Surrogacy is the use of a contract, by which a woman agrees to carry a gestating child in her womb for another party (usually an infertile heterosexual couple or a gay male couple), and also agrees to abandon the child to the couple who has engaged her services.
Compensated surrogacy means that the carrier is paid to rent out her womb.
Uncompensated surrogacy means the carrier turns over the child without receiving anything for the lost tie between her and the baby – she receives no remuneration and will be subject to the other party’s orders, in terms of when she gets to see the child, if at all. In many cases, there is an expectation that the carrier will simply be erased, and the child will never know who she is.
Between compensated and uncompensated surrogacy, we have a choice between baby-selling and baby-theft.
In jurisdictions that allow for surrogacy agreements, the carrier will be “bound” by what she agreed to and cannot change her mind.
This practice was banned in New York State in 1992, by legislators who stated clearly that there was no distinction between surrogacy and baby-selling. Details of the Baby M case that prompted the New York law can be found in this New York Times article, though you have to scroll down a bit to get to the particulars (and ignore the author’s propagandizing in favor of repealing the law).
Shouldn’t we oppose surrogacy in general, not just when gay men do it?
Many of my allies who are opposed to surrogacy do not want to cast this as a gay male issue. They are right, since heterosexuals began the practice to alleviate the suffering of wealthy, infertile heterosexual women. Planned Parenthood does not seem eager to oppose surrogacy as exploitation of women, largely because it is career-oriented “liberated” women who often need to turn to surrogacy contracts, having aborted too many times in their twenties and then postponed childbearing to focus on their professional ascendancy. Once the glass ceilings are shattered, feminists will be quite hesitant to bad-mouth the trail-blazing pro-choice success stories who now decide they want to be moms at age forty-five and keep their equally privileged husbands happy.
My allies are also right not to make this a gay issue, insofar as heterosexuals like Sarah Jessica Parker, Nicole Kidman, Jimmy Fallon, Tagg Romney, and Melissa Harris-Perry have been among the most visible practitioners of surrogacy contracts.
Harris-Perry is the most troubling. In light of her past statements as a black feminist who teaches African-American studies, her hypocrisy is stunning. When she found herself mired in controversy a year ago over her “Lean Forward” spot implying that children do not belong to their parents, she blogged a defense of her collectivist position that included this striking line on April 9, 2013:
I have no designs on taking your children. […] But I understand the fear. We do live in a nation where slaveholders took the infants from the arms of my foremothers and sold them for their own profit. We do live in a nation where the government snatched American Indian children from their families and “re-educated” them by forbidding them to speak their language and practice their traditions.

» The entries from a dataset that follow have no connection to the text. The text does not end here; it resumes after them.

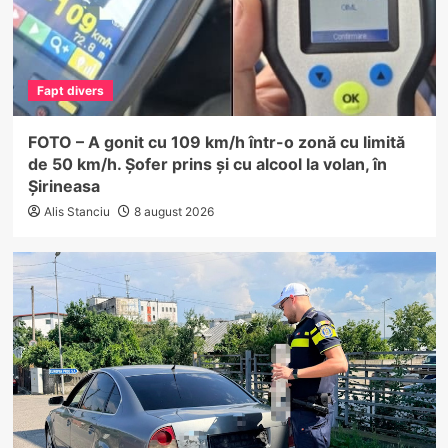
Fapt divers
FOTO – A gonit cu 109 km/h într-o zonă cu limită
de 50 km/h. Șofer prins și cu alcool la volan, în
Șirineasa
Alis Stanciu
8 august 2026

Regardless of Melissa Harris-Perry’s assertion that her surrogacy contract was humane, the problem is that even the most whitewashed surrogacy involves someone “taking the infant from the arms of a mother and selling" that child "for profit.” There are lawyers and brokers involved. The government is expected to register the purchaser as the new guardian of the child with the resulting mandate to enforce ownership, through violent force if necessary. (In other words, if the carrier mother changes her mind and runs away, Melissa Harris-Perry will have to be guaranteed the prerogative to involve police to seize the child and return her to Harris-Perry’s power.)
And regardless of whether the mother consents to losing her child, the child cannot consent. The child is chattel.
No defender of third-world people can seriously turn a blind eye to surrogacy, now that baby brokers are turning to cheaper venues like Thailand, Mexico, India, Ghana, and Nigeria to farm babies. Often the aspiring couple brings eggs donated by a white woman and then has the child gestate inside a brown woman’s uterus. The conditions of some of these baby factories are, needless to say, atrocious, and little more than barracks patrolled by thugs.
And yet…someone also needs to hold gay men accountable in this moral mess. Gay organizations have been waging a Kulturkampf on the fronts of media, religion, education, and international diplomacy, to gain acceptance of (i.e., “silent acquiescence” to) “alternative families,” so that the business expands unchecked.
Since many people are too scared to call out the gay lobby, I will.
How did progressives allow this Trojan Horse into their camp?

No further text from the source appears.